Of course, you can. It uses a service principal to do the authentication. You need to create a service principal assigned with the role acrpull for the ACR.
Here is an example script which uses the CLI command:
#!/bin/bash
# Modify for your environment.
# ACR_NAME: The name of your Azure Container Registry
# SERVICE_PRINCIPAL_NAME: Must be unique within your AD tenant
ACR_NAME=<container-registry-name>
SERVICE_PRINCIPAL_NAME=acr-service-principal
# Obtain the full registry ID for subsequent command args
ACR_REGISTRY_ID=$(az acr show --name $ACR_NAME --query id --output tsv)
# Create the service principal with rights scoped to the registry.
# Default permissions are for docker pull access.
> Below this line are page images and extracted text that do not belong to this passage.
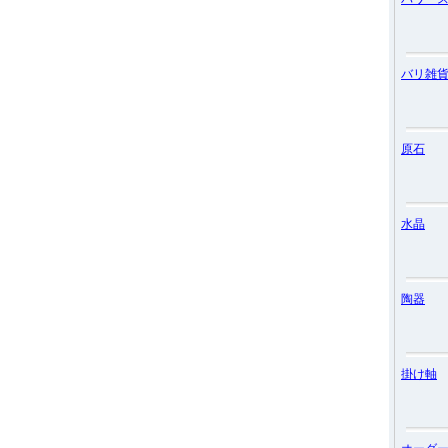
バリ雑
原石
水晶
陶器
掛け軸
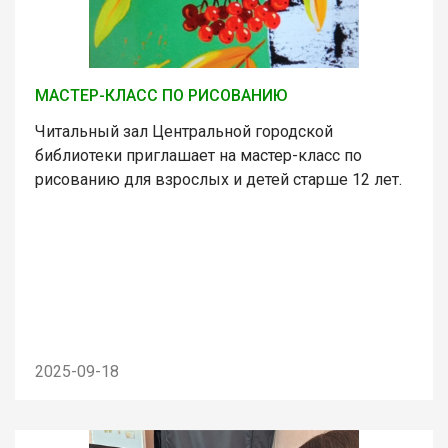
МАСТЕР-КЛАСС ПО РИСОВАНИЮ
Читальный зал Центральной городской
библиотеки приглашает на мастер-класс по
рисованию для взрослых и детей старше 12 лет.
2025-09-18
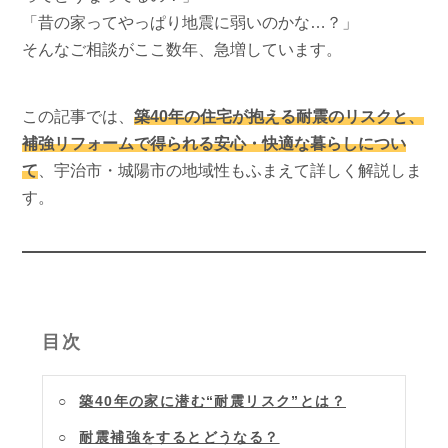
「昔の家ってやっぱり地震に弱いのかな…？」
そんなご相談がここ数年、急増しています。
この記事では、
築40年の住宅が抱える耐震のリスクと、
補強リフォームで得られる安心・快適な暮らしについ
て
、宇治市・城陽市の地域性もふまえて詳しく解説しま
す。
目次
築40年の家に潜む“耐震リスク”とは？
耐震補強をするとどうなる？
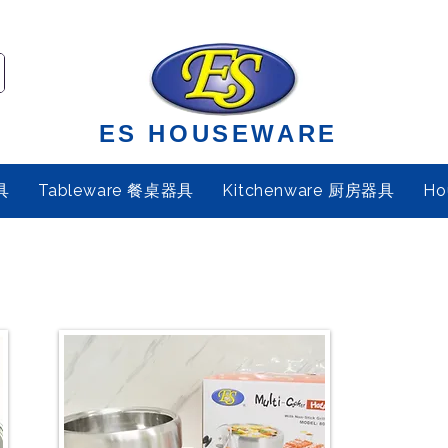
ES HOUSEWARE
具
Tableware 餐桌器具
Kitchenware 厨房器具
Ho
Modify the '--role'
# argument value as desired:
# acrpull: pull only
# acrpush: push and pull
# owner: push, pull, and assign roles
SP_PASSWD=$(az ad sp create-for-rbac --name http://$SERVICE_PRINCIPAL_NAME --scopes $ACR_REGISTRY_ID --role acrpull --query password --output tsv)
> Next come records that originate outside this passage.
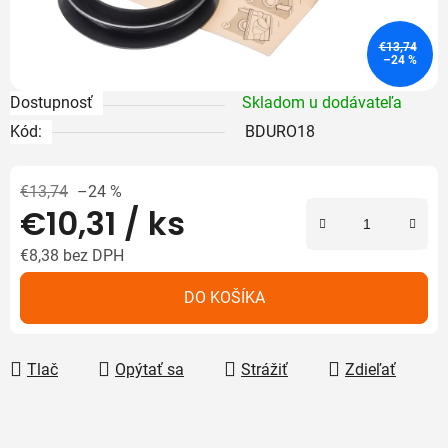
€13,74
–24 %
Dostupnosť
Skladom u dodávateľa
Kód:
BDURO18
€13,74
–24 %
€10,31
/ ks
€8,38 bez DPH
Jednotková cena:
DO KOŠÍKA
Tlač
Opýtať sa
Strážiť
Zdieľať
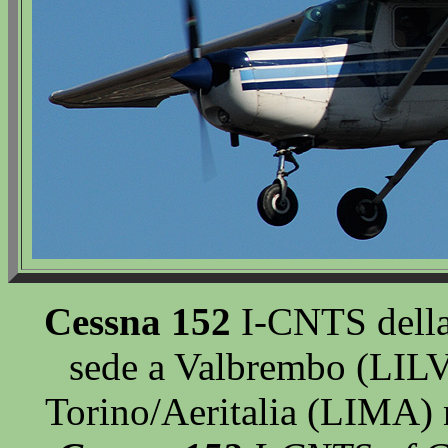
Cessna 152
I-CNTS della 
sede a Valbrembo (LILV)
Torino/Aeritalia (LIMA)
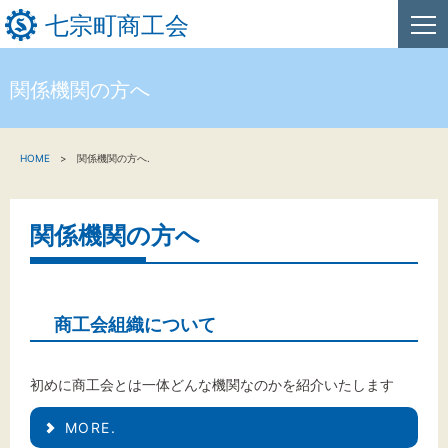
七宗町商工会
関係機関の方へ
HOME
HOME
関係機関の方へ.
新着情報
事業者・創業者の方へ
関係機関の方へ
関係機関の方へ
七宗町商工会について
商工会組織について
初めに商工会とは一体どんな機関なのかを紹介いたします
文字サイズ
MORE.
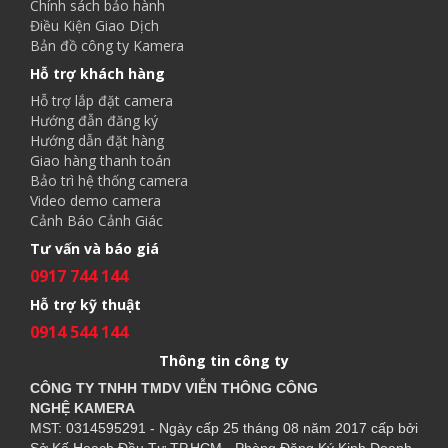
Chính sách bảo hành
Điều Kiện Giao Dịch
Bản đồ công ty Kamera
Hỗ trợ khách hàng
Hỗ trợ lắp đặt camera
Hướng đẫn đăng ký
Hướng dẫn đặt hàng
Giao hàng thanh toán
Bảo trì hệ thống camera
Video demo camera
Cảnh Báo Cảnh Giác
Tư vấn và báo giá
0917 744 144
Hỗ trợ kỹ thuật
0914 544 144
Thông tin công ty
CÔNG TY TNHH TMDV VIỄN THÔNG CÔNG
NGHỆ
KAMERA
MST: 0314595291 - Ngày cấp 25 tháng 08 năm 2017 cấp bởi
Sở Kế Hoạch Đầu Tư TP.HCM - Phòng Đăng Ký Kinh Doanh.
SP_APP_ID=$(az ad sp show --id http://$SERVICE_PRINCIPAL_NAME --query appId --output tsv)
# Output the service principal's credentials; use these in your services and
# applications to authenticate to the container registry.
echo "Service principal ID: $SP_APP_ID"
echo "Service principal password: $SP_PASSWD"
You can get more details in Azure Container Registry authentication with service principals, and also you can choose an appropriate role as you need when you take a look at Azure Container Registry roles and permissions.